Ben Lerner provides some fascinating insights into his work in this Quietus interview. It is ostensibly about his latest novel 10:04 yet its range is broad.
Here's an excerpt:
There’s a part in 10:04, the short story that was in The New Yorker, and you can think about that as a literary commentary on the publishing industry but it seems more like a commentary on the way that people construct their own lives. The narrator in that story has taken someone else’s life and woven it into their own and I’m reminded of friends who, or times that even I, I’m sure, have taken stories that other people have told and replaced the ‘I’ with their own – purposefully or otherwise – and it’s become part of their life even though they never lived that moment.
Totally. Part of one way that the book is concerned with that kind of thing is, for example, when it talks about the Challenger disaster – which this whole generation of Americans remembers live but actually nobody, or very few people, actually saw it.
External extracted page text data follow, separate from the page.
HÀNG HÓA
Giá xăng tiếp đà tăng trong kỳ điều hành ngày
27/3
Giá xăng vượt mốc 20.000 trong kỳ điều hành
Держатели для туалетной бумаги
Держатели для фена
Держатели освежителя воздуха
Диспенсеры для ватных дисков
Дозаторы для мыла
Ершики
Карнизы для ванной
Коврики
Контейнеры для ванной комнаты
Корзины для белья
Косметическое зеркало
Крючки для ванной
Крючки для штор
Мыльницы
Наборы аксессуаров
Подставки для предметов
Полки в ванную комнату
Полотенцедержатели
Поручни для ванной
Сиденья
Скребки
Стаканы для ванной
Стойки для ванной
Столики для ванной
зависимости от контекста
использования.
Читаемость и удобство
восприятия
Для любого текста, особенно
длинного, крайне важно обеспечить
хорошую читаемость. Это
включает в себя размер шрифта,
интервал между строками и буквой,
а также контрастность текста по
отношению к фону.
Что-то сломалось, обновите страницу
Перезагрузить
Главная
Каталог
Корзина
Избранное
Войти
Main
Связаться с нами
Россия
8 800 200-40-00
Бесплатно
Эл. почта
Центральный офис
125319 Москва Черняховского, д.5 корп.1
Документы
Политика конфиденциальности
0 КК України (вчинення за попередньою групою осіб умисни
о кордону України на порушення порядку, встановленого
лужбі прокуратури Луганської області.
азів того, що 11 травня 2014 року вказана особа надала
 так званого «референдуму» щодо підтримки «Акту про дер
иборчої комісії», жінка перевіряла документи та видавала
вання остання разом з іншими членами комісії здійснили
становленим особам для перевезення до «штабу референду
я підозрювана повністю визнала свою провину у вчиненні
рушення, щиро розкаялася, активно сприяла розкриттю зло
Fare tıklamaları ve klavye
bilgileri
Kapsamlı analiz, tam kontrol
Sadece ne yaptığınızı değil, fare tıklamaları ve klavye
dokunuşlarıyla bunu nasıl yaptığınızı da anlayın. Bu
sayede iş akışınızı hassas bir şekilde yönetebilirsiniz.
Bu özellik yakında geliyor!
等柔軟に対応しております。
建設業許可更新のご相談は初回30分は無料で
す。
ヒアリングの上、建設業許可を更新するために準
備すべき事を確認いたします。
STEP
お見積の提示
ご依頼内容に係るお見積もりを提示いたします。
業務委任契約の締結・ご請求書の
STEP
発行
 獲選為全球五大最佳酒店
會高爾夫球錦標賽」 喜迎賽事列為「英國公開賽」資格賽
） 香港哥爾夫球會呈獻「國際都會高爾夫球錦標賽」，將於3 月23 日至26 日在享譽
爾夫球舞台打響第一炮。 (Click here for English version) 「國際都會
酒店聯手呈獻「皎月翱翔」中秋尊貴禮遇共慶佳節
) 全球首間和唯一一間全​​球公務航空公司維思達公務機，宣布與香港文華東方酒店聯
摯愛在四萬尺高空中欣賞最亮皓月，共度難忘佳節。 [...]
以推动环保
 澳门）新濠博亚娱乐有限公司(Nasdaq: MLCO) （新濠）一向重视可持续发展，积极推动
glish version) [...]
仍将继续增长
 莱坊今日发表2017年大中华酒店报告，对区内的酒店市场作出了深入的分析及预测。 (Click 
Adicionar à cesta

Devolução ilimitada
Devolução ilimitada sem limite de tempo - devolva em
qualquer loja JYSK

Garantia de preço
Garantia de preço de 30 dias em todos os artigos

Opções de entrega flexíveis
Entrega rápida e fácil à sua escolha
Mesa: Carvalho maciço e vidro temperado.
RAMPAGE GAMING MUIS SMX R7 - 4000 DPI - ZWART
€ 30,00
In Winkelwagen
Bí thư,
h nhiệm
I’m interested in how a lot of memories that we feel provide our identity are social fictions – they’re not individual experience. One way to think about the movement between the two books is that there’s a scene in Leaving the Atocha Station where the narrator steals his friend’s experience of having been around a drowning and retells it as his own, trying to pass it off as his experience and get mileage out of it and, in this book, there’s a lot of shared circulation of stories and information. But instead of it being about passing something off as yours it’s about language that transcends authorship and an experience that transcends an individual body – the way that the self is a tissue of social experiences and not just a private domain.
The self is like a permeable membrane. And even between the two books there’s a sense, a spectre or vague implication, that the protagonists of Leaving the Atocha Station and 10:04aren’t entirely distinct as Selves…
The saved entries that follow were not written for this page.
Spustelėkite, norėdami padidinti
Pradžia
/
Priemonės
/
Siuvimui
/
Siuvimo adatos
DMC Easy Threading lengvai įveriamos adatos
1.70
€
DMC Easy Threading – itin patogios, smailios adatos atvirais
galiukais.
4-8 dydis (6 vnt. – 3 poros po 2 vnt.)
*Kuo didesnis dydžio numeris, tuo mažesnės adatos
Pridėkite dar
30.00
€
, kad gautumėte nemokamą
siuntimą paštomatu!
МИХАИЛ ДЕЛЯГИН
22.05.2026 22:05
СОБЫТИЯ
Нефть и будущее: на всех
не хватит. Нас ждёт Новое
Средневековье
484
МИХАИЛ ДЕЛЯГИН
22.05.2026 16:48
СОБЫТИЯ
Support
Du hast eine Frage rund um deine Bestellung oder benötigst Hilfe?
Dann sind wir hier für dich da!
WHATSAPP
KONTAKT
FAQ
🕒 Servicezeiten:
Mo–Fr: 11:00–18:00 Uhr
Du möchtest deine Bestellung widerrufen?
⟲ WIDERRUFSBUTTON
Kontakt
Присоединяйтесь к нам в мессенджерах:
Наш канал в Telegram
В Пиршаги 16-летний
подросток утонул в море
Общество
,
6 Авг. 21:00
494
It’s willfully confusing, but I think it’s more that the narrator of 10:04 is the author of Leaving the Atocha Station – but then it’s unclear how much the author of Leaving the Atocha Station was the narrator within it, so there are all these different kinds of divisions of fictional levels. What I’m interested in in 10:04 is the way that experience becomes fiction and the way fiction becomes real; has like a lived effect, even in small ways.
If you write a book, once the fiction becomes a fact in the world, it starts to exercise its actual control over your life and I wanted to track that. How do you transpose experience in to fiction? How does it get made back in to fact? And sometimes that’s a great thing and sometimes that’s a horrible thing. Ronald Reagan would be an example of a bad transposition of fiction in to fact – of an actor in to the realm of politics, crossing a border with disastrous effects.